══ INFORMATION ══

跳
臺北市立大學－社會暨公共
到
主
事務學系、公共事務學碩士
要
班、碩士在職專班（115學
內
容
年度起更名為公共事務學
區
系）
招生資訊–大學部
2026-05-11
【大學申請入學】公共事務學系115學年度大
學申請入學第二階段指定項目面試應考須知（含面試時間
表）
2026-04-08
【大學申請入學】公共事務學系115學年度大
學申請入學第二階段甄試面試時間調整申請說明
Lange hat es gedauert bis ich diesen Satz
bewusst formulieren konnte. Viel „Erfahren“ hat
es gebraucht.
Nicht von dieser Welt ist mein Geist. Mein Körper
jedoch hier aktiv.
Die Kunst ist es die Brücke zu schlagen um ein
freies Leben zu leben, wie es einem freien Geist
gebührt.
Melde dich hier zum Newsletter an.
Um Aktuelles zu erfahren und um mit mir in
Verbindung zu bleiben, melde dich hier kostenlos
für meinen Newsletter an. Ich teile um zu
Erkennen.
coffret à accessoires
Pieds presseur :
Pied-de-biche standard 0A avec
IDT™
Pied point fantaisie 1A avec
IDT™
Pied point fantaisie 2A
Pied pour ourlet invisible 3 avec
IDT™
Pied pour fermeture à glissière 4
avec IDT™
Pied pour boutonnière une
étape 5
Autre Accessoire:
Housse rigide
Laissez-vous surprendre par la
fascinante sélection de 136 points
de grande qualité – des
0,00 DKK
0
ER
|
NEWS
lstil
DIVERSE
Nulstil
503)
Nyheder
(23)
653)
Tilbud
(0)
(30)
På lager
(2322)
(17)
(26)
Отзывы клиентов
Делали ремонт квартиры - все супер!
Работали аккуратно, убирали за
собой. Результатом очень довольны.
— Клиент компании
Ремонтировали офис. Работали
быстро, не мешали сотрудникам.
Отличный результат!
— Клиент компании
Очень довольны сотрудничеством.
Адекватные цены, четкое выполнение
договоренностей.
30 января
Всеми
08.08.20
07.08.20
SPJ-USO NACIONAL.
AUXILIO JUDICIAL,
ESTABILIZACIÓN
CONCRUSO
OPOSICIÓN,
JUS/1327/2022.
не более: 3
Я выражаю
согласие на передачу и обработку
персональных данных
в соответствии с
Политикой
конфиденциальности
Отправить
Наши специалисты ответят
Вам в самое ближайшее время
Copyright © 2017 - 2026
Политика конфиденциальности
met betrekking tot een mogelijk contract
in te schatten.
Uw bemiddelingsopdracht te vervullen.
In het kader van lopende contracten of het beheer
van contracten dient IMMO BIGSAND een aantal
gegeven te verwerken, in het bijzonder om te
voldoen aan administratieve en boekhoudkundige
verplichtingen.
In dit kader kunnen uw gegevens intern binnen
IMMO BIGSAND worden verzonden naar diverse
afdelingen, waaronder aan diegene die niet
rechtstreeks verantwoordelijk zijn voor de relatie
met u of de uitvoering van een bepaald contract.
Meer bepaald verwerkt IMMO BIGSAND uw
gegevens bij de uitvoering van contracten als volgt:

═══

Please return the span of lines above that opens with the one containing "Вам в самое ближайшее время" and closes with the final line, both included, exactly as written and nothing more.

Вам в самое ближайшее время
Copyright © 2017 - 2026
Политика конфиденциальности
met betrekking tot een mogelijk contract
in te schatten.
Uw bemiddelingsopdracht te vervullen.
In het kader van lopende contracten of het beheer
van contracten dient IMMO BIGSAND een aantal
gegeven te verwerken, in het bijzonder om te
voldoen aan administratieve en boekhoudkundige
verplichtingen.
In dit kader kunnen uw gegevens intern binnen
IMMO BIGSAND worden verzonden naar diverse
afdelingen, waaronder aan diegene die niet
rechtstreeks verantwoordelijk zijn voor de relatie
met u of de uitvoering van een bepaald contract.
Meer bepaald verwerkt IMMO BIGSAND uw
gegevens bij de uitvoering van contracten als volgt:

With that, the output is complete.